Instructions for the task
Every line with the string "INTRASTAT" should be copied from the data.

Data to process
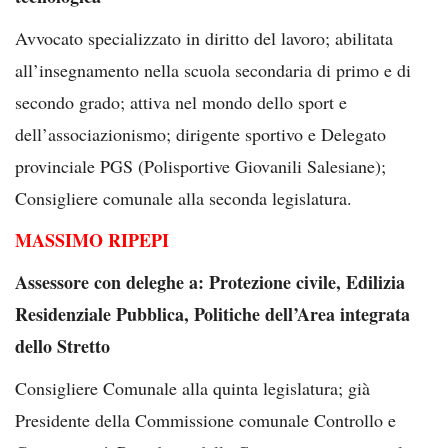
Avvocato specializzato in diritto del lavoro; abilitata
all’insegnamento nella scuola secondaria di primo e di
secondo grado; attiva nel mondo dello sport e
dell’associazionismo; dirigente sportivo e Delegato
provinciale PGS (Polisportive Giovanili Salesiane);
Consigliere comunale alla seconda legislatura.
MASSIMO RIPEPI
Assessore con deleghe a: Protezione civile, Edilizia
Residenziale Pubblica, Politiche dell’Area integrata
dello Stretto
Consigliere Comunale alla quinta legislatura; già
Presidente della Commissione comunale Controllo e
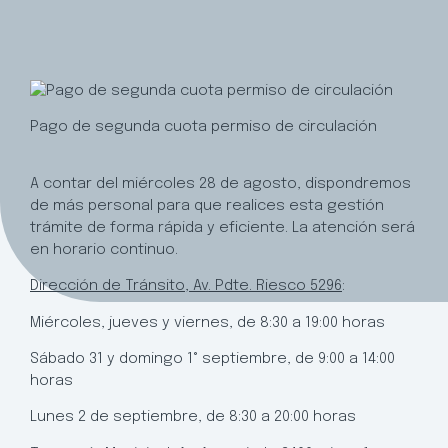
Pago de segunda cuota permiso de circulación
A contar del miércoles 28 de agosto, dispondremos
de más personal para que realices esta gestión
trámite de forma rápida y eficiente. La atención será
en horario continuo.
Dirección de Tránsito, Av. Pdte. Riesco 5296
:
Miércoles, jueves y viernes, de 8:30 a 19:00 horas
Sábado 31 y domingo 1° septiembre, de 9:00 a 14:00
horas
Lunes 2 de septiembre, de 8:30 a 20:00 horas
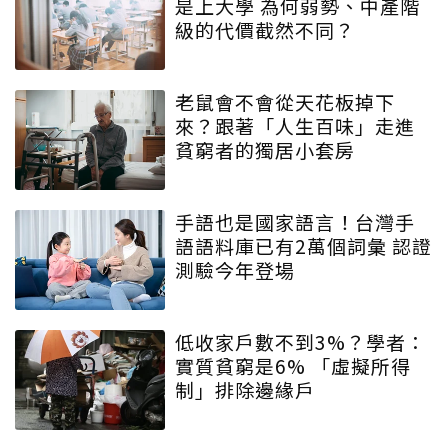
是上大學 為何弱勢、中產階
級的代價截然不同？
老鼠會不會從天花板掉下
來？跟著「人生百味」走進
貧窮者的獨居小套房
手語也是國家語言！台灣手
語語料庫已有2萬個詞彙 認證
測驗今年登場
低收家戶數不到3%？學者：
實質貧窮是6% 「虛擬所得
制」排除邊緣戶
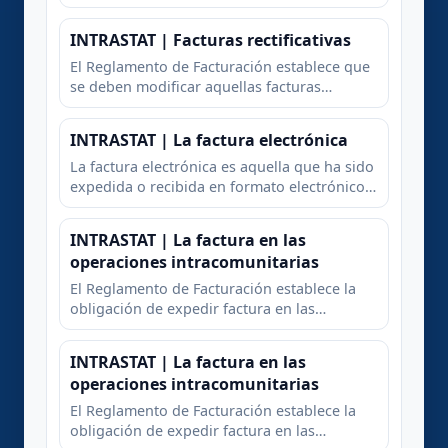
operaciones o por un tercero, aunque el
responsable último de la expedición de la
INTRASTAT | Facturas rectificativas
factura será siempre el empresario o
profesional obligado cumplimiento
El Reglamento de Facturación establece que
se deben modificar aquellas facturas
originales que no cumplan con algunos de
los requisitos formales reglamentarios
INTRASTAT | La factura electrónica
La factura electrónica es aquella que ha sido
expedida o recibida en formato electrónico
siguiendo ajustándose a lo establecido en
las normas reglamentarias. La validez de la
INTRASTAT | La factura en las
facturación electrónica queda condicionada
operaciones intracomunitarias
a que el destinatario de la misma dé su
consentimient
El Reglamento de Facturación establece la
obligación de expedir factura en las
entregas intracomunitarias de bienes. En
caso de entregas intracomunitarias de
INTRASTAT | La factura en las
bienes en las que haya anticipos de
operaciones intracomunitarias
cantidades a cuenta de la posterior entrega,
no se establece ninguna obligación de
El Reglamento de Facturación establece la
facturación por las cantidades anticipadas.
obligación de expedir factura en las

Written response
INTRASTAT | Facturas rectificativas
INTRASTAT | La factura electrónica
INTRASTAT | La factura en las
INTRASTAT | La factura en las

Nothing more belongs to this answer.